LETTER: We need to have the energy to save our economy

Greg Schenk

Will we be thrown back to the Dark Ages and left without electricity once the remaining coal supply is exhausted? No.

This should be the obvious answer with nuclear energy, a virtually never-ending energy source, available to us. However, this is not the case as Japan, Germany and other countries have recently been shutting down some nuclear energy plants. Germany has gone as far as to declare it will have all its plants shut down by 2022. We must not follow the trend of shutting down plants. We must increase the number of nuclear plants in the United States.

Danny Roderick, the president and CEO of Westinghouse Electric Company, said, “The industry and government policymakers alike recognize that nuclear energy must be part of any national energy policy and is the most certain environmental solution to keep us from going off the energy cliff without taking away our clean air.”

As Roderick says, nuclear energy is the most certain solution to stop us from falling into a severe energy crisis and thus an economic downturn. I agree fully with this statement because nuclear energy is an almost unlimited source of energy. Nuclear energy, compared with its main alternatives – fossil fuels or coal – produces much more energy per unit. Nuclear energy produces roughly 1 million times the energy per unit weight than fossil fuels per unit weight, according to Kirk Sorensen, a nuclear technologist.

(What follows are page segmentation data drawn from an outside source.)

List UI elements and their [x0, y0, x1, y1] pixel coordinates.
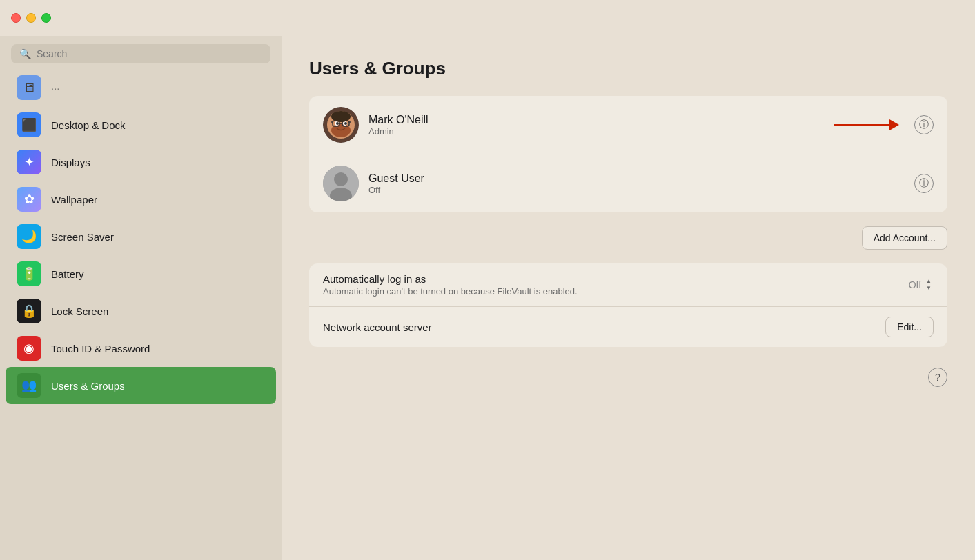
- traffic-lights: [11, 13, 51, 23]
- red-arrow: [834, 119, 899, 130]
- partial-label: ···: [51, 82, 60, 94]
- svg-point-5: [336, 122, 339, 125]
- sidebar-item-label: Users & Groups: [51, 380, 125, 392]
- avatar-mark: [323, 107, 359, 143]
- search-container: 🔍: [0, 36, 282, 69]
- add-account-button[interactable]: Add Account...: [862, 226, 947, 250]
- screen-saver-icon: 🌙: [17, 224, 41, 249]
- maximize-button[interactable]: [41, 13, 51, 23]
- sidebar-item-label: Lock Screen: [51, 306, 108, 317]
- touch-id-icon: ◉: [17, 336, 41, 361]
- sidebar-item-label: Wallpaper: [51, 194, 97, 206]
- stepper-down[interactable]: ▼: [924, 285, 934, 292]
- user-name-mark: Mark O'Neill: [368, 114, 914, 126]
- info-button-guest[interactable]: ⓘ: [914, 174, 934, 193]
- svg-point-14: [334, 172, 348, 186]
- auto-login-label: Automatically log in as: [323, 273, 900, 285]
- user-row-guest: Guest User Off ⓘ: [309, 154, 947, 212]
- sidebar-item-wallpaper[interactable]: ✿ Wallpaper: [6, 181, 276, 218]
- auto-login-row: Automatically log in as Automatic login …: [309, 263, 947, 306]
- user-role-mark: Admin: [368, 126, 914, 137]
- search-icon: 🔍: [19, 48, 31, 59]
- stepper-up[interactable]: ▲: [924, 278, 934, 285]
- user-row-mark: Mark O'Neill Admin ⓘ: [309, 96, 947, 154]
- displays-icon: ✦: [17, 150, 41, 174]
- titlebar: [0, 0, 975, 36]
- sidebar-item-lock-screen[interactable]: 🔒 Lock Screen: [6, 292, 276, 330]
- auto-login-control: Off ▲ ▼: [909, 278, 934, 292]
- users-groups-icon: 👥: [17, 373, 41, 398]
- info-button-mark[interactable]: ⓘ: [914, 115, 934, 134]
- arrow-head: [889, 119, 899, 130]
- battery-icon: 🔋: [17, 261, 41, 286]
- settings-card: Automatically log in as Automatic login …: [309, 263, 947, 347]
- auto-login-stepper[interactable]: ▲ ▼: [924, 278, 934, 292]
- user-info-guest: Guest User Off: [368, 172, 914, 195]
- users-card: Mark O'Neill Admin ⓘ: [309, 96, 947, 212]
- lock-screen-icon: 🔒: [17, 299, 41, 323]
- minimize-button[interactable]: [26, 13, 36, 23]
- svg-point-12: [331, 111, 351, 122]
- sidebar-item-label: Battery: [51, 268, 84, 280]
- desktop-dock-icon: ⬛: [17, 112, 41, 137]
- auto-login-label-group: Automatically log in as Automatic login …: [323, 273, 900, 297]
- wallpaper-icon: ✿: [17, 187, 41, 212]
- sidebar-item-battery[interactable]: 🔋 Battery: [6, 255, 276, 292]
- edit-button[interactable]: Edit...: [885, 317, 934, 337]
- sidebar-item-label: Desktop & Dock: [51, 119, 126, 131]
- help-button[interactable]: ?: [928, 368, 947, 387]
- network-account-row: Network account server Edit...: [309, 306, 947, 347]
- info-icon-guest: ⓘ: [919, 177, 929, 190]
- sidebar-item-displays[interactable]: ✦ Displays: [6, 143, 276, 181]
- svg-point-6: [344, 122, 347, 125]
- close-button[interactable]: [11, 13, 21, 23]
- sidebar-item-label: Screen Saver: [51, 231, 114, 243]
- auto-login-sublabel: Automatic login can't be turned on becau…: [323, 286, 900, 297]
- avatar-guest: [323, 166, 359, 201]
- help-btn-container: ?: [309, 361, 947, 394]
- user-info-mark: Mark O'Neill Admin: [368, 114, 914, 137]
- sidebar-item-label: Displays: [51, 157, 90, 168]
- sidebar-item-partial[interactable]: 🖥 ···: [6, 69, 276, 106]
- page-title: Users & Groups: [309, 58, 947, 79]
- sidebar-item-touch-id[interactable]: ◉ Touch ID & Password: [6, 330, 276, 367]
- sidebar: 🔍 🖥 ··· ⬛ Desktop & Dock ✦: [0, 36, 282, 560]
- partial-icon: 🖥: [17, 75, 41, 100]
- network-account-label: Network account server: [323, 321, 877, 333]
- main-content: Users & Groups: [282, 36, 975, 560]
- add-account-container: Add Account...: [309, 226, 947, 250]
- search-input[interactable]: [37, 48, 262, 59]
- user-name-guest: Guest User: [368, 172, 914, 185]
- sidebar-item-desktop-dock[interactable]: ⬛ Desktop & Dock: [6, 106, 276, 143]
- sidebar-item-users-groups[interactable]: 👥 Users & Groups: [6, 367, 276, 404]
- info-icon-mark: ⓘ: [919, 119, 929, 131]
- sidebar-item-screen-saver[interactable]: 🌙 Screen Saver: [6, 218, 276, 255]
- auto-login-value: Off: [909, 279, 921, 290]
- search-box[interactable]: 🔍: [11, 44, 270, 63]
- user-role-guest: Off: [368, 185, 914, 195]
- window: 🔍 🖥 ··· ⬛ Desktop & Dock ✦: [0, 0, 975, 560]
- sidebar-item-label: Touch ID & Password: [51, 343, 150, 354]
- arrow-line: [834, 124, 889, 126]
- main-layout: 🔍 🖥 ··· ⬛ Desktop & Dock ✦: [0, 36, 975, 560]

Not only will we reap more energy from nuclear power plants than current fossil fuels, but we will also preserve our environment. Nuclear energy is clean energy. According to the Nuclear Energy Institute, in order to produce the energy currently being produced in nuclear power plants using fossil fuel plants, 2 billion metric tons more of carbon dioxide per year would be released into the atmosphere. It makes no sense for us to close down these clean energy plants only to pollute the atmosphere with more carbon dioxide, especially when everyone is so worried about global warming, of which carbon dioxide is a main cause. A greater push for more nuclear plants must be started today if we not only want to save our economy, but if we desire to preserve our environment from the harmful fossil fuel plants’ pollutants.

Nuclear energy is also a cheap energy source for us to produce. The World Nuclear Association has said, “The total fuel costs of a nuclear power plant in the OECD (Organization for Economic Co-operation and Development, 34 countries involved) are typically about a third of those for a coal-fired plant and between a quarter and a fifth of those for a gas combined-cycle plant.”

So in addition to producing almost 1 million times the energy, it only requires a third of the fuel. Nuclear energy needs to be taken very seriously when we consider where we obtain energy from in the future.

As a nation, we must make a greater push to make more nuclear power plants so as to avoid an economic downturn when fossil fuels are exhausted. I do not see why we would begin to shut down these plants in exchange for more pollution and the production of 1-millionth the power per unit weight. As citizens, we have the duty to push this medium of creating energy forward and not allow it to be shut down. If we fail to do this, our energy sources will eventually run out and we will be thrown into an age without electricity and thus face an economic downturn. Nuclear energy is the energy to save our economy.